**Source material**
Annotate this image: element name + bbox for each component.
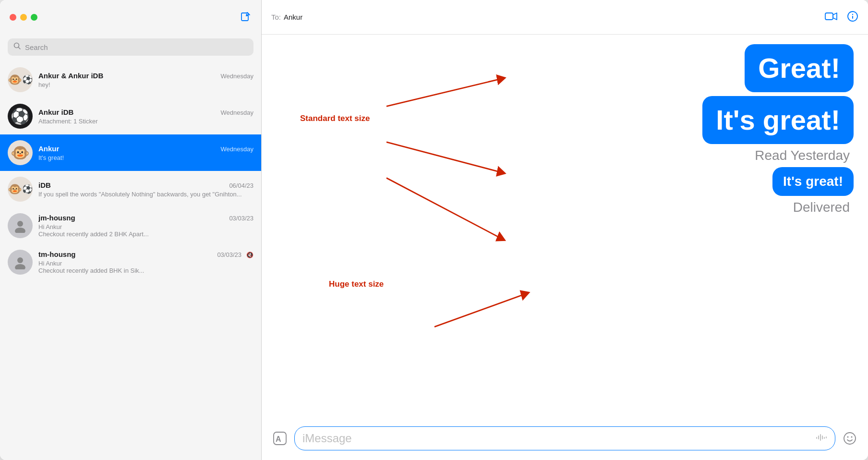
audio-icon[interactable]	[816, 433, 827, 444]
read-status: Read Yesterday	[755, 148, 850, 163]
message-bubble-3: It's great!	[772, 167, 854, 196]
conv-date-6: 03/03/23	[217, 251, 241, 258]
mute-icon: 🔇	[246, 252, 253, 258]
conv-date-3: Wednesday	[221, 145, 253, 153]
conv-header-6: tm-housng 03/03/23 🔇	[38, 250, 253, 258]
delivered-status: Delivered	[793, 200, 850, 215]
conv-header-4: iDB 06/04/23	[38, 181, 253, 189]
imessage-placeholder: iMessage	[302, 432, 812, 445]
conv-preview-5: Hi AnkurCheckout recently added 2 BHK Ap…	[38, 223, 253, 238]
sidebar: Search 🐵⚽ Ankur & Ankur iDB Wednesday he…	[0, 0, 262, 460]
emoji-button[interactable]	[841, 430, 858, 447]
svg-line-10	[386, 79, 502, 106]
avatar-2: ⚽	[8, 104, 33, 129]
conv-preview-1: hey!	[38, 81, 253, 88]
conv-content-5: jm-housng 03/03/23 Hi AnkurCheckout rece…	[38, 214, 253, 238]
conv-date-2: Wednesday	[221, 109, 253, 116]
svg-rect-16	[816, 437, 817, 439]
conv-name-2: Ankur iDB	[38, 108, 73, 116]
conversation-item-5[interactable]: jm-housng 03/03/23 Hi AnkurCheckout rece…	[0, 207, 261, 244]
conv-header-3: Ankur Wednesday	[38, 145, 253, 153]
chat-header-right	[825, 11, 858, 24]
conv-name-5: jm-housng	[38, 214, 75, 222]
chat-input-area: A iMessage	[262, 421, 868, 460]
conv-date-4: 06/04/23	[229, 182, 253, 189]
conv-preview-4: If you spell the words "Absolutely Nothi…	[38, 191, 253, 198]
chat-panel: To: Ankur	[262, 0, 868, 460]
minimize-button[interactable]	[20, 14, 27, 21]
conversation-list: 🐵⚽ Ankur & Ankur iDB Wednesday hey! ⚽	[0, 61, 261, 460]
to-label: To:	[271, 13, 281, 21]
avatar-6	[8, 250, 33, 275]
conv-date-1: Wednesday	[221, 73, 253, 80]
svg-rect-0	[241, 13, 248, 21]
huge-text-label: Huge text size	[329, 279, 384, 289]
standard-text-label: Standard text size	[300, 114, 370, 123]
traffic-lights	[10, 14, 37, 21]
avatar-4: 🐵⚽	[8, 177, 33, 202]
svg-rect-21	[826, 436, 827, 438]
svg-point-3	[15, 228, 25, 233]
search-placeholder: Search	[25, 43, 48, 51]
conv-date-5: 03/03/23	[229, 215, 253, 222]
search-bar-container: Search	[0, 35, 261, 61]
conversation-item-1[interactable]: 🐵⚽ Ankur & Ankur iDB Wednesday hey!	[0, 61, 261, 98]
svg-rect-19	[822, 436, 823, 439]
chat-header: To: Ankur	[262, 0, 868, 35]
svg-line-11	[386, 142, 502, 172]
recipient-name: Ankur	[284, 13, 302, 21]
svg-rect-9	[852, 16, 853, 19]
compose-button[interactable]	[240, 12, 252, 23]
conv-name-4: iDB	[38, 181, 51, 189]
close-button[interactable]	[10, 14, 16, 21]
svg-point-8	[852, 13, 853, 14]
svg-rect-18	[820, 434, 821, 441]
avatar-3: 🐵	[8, 140, 33, 165]
svg-line-12	[386, 178, 502, 239]
conv-preview-6: Hi AnkurCheckout recently added BHK in S…	[38, 260, 253, 274]
conv-content-1: Ankur & Ankur iDB Wednesday hey!	[38, 72, 253, 88]
conv-header-2: Ankur iDB Wednesday	[38, 108, 253, 116]
chat-messages: Standard text size Huge text size Great!…	[262, 35, 868, 421]
message-input[interactable]: iMessage	[294, 426, 835, 450]
svg-point-24	[851, 436, 853, 438]
conv-name-1: Ankur & Ankur iDB	[38, 72, 103, 80]
sidebar-titlebar	[0, 0, 261, 35]
chat-header-left: To: Ankur	[271, 13, 302, 21]
conversation-item-2[interactable]: ⚽ Ankur iDB Wednesday Attachment: 1 Stic…	[0, 98, 261, 134]
conv-content-4: iDB 06/04/23 If you spell the words "Abs…	[38, 181, 253, 198]
svg-point-5	[15, 264, 25, 269]
svg-rect-6	[825, 13, 833, 20]
conversation-item-4[interactable]: 🐵⚽ iDB 06/04/23 If you spell the words "…	[0, 171, 261, 207]
svg-text:A: A	[276, 435, 281, 443]
conv-content-2: Ankur iDB Wednesday Attachment: 1 Sticke…	[38, 108, 253, 125]
svg-rect-17	[818, 436, 819, 439]
svg-rect-20	[824, 437, 825, 439]
conv-header-5: jm-housng 03/03/23	[38, 214, 253, 222]
app-window: Search 🐵⚽ Ankur & Ankur iDB Wednesday he…	[0, 0, 868, 460]
conv-name-3: Ankur	[38, 145, 59, 153]
annotation-arrows	[262, 35, 868, 421]
conv-name-6: tm-housng	[38, 250, 75, 258]
app-store-button[interactable]: A	[271, 430, 289, 447]
svg-point-23	[847, 436, 849, 438]
fullscreen-button[interactable]	[31, 14, 37, 21]
message-bubble-2: It's great!	[702, 96, 854, 144]
svg-point-2	[17, 221, 23, 227]
avatar-1: 🐵⚽	[8, 67, 33, 92]
svg-line-13	[434, 294, 526, 327]
svg-point-4	[17, 257, 23, 263]
video-call-icon[interactable]	[825, 12, 837, 23]
conv-content-6: tm-housng 03/03/23 🔇 Hi AnkurCheckout re…	[38, 250, 253, 274]
search-bar[interactable]: Search	[8, 38, 253, 56]
conv-content-3: Ankur Wednesday It's great!	[38, 145, 253, 161]
conv-preview-3: It's great!	[38, 154, 253, 161]
avatar-5	[8, 213, 33, 238]
conversation-item-6[interactable]: tm-housng 03/03/23 🔇 Hi AnkurCheckout re…	[0, 244, 261, 280]
info-icon[interactable]	[847, 11, 858, 24]
search-icon	[13, 42, 21, 52]
message-bubble-1: Great!	[745, 44, 854, 92]
conversation-item-3[interactable]: 🐵 Ankur Wednesday It's great!	[0, 134, 261, 171]
svg-point-22	[844, 433, 856, 444]
conv-header-1: Ankur & Ankur iDB Wednesday	[38, 72, 253, 80]
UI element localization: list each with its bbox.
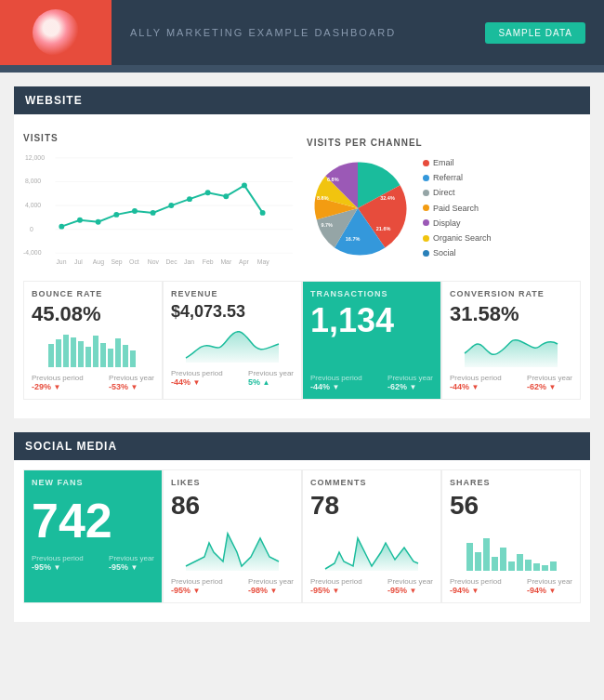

**What you need to do**
Go through the entries above and report every line in which the word "name" appears.

**The completed task**
Annotate this image: element name + bbox for each component.
conv-name-2: Ankur iDB	[38, 108, 73, 116]
conv-name-5: jm-housng	[38, 214, 75, 222]
recipient-name: Ankur	[284, 13, 302, 21]
conv-name-4: iDB	[38, 181, 51, 189]
conv-name-1: Ankur & Ankur iDB	[38, 72, 103, 80]
conv-name-3: Ankur	[38, 145, 59, 153]
conv-name-6: tm-housng	[38, 250, 75, 258]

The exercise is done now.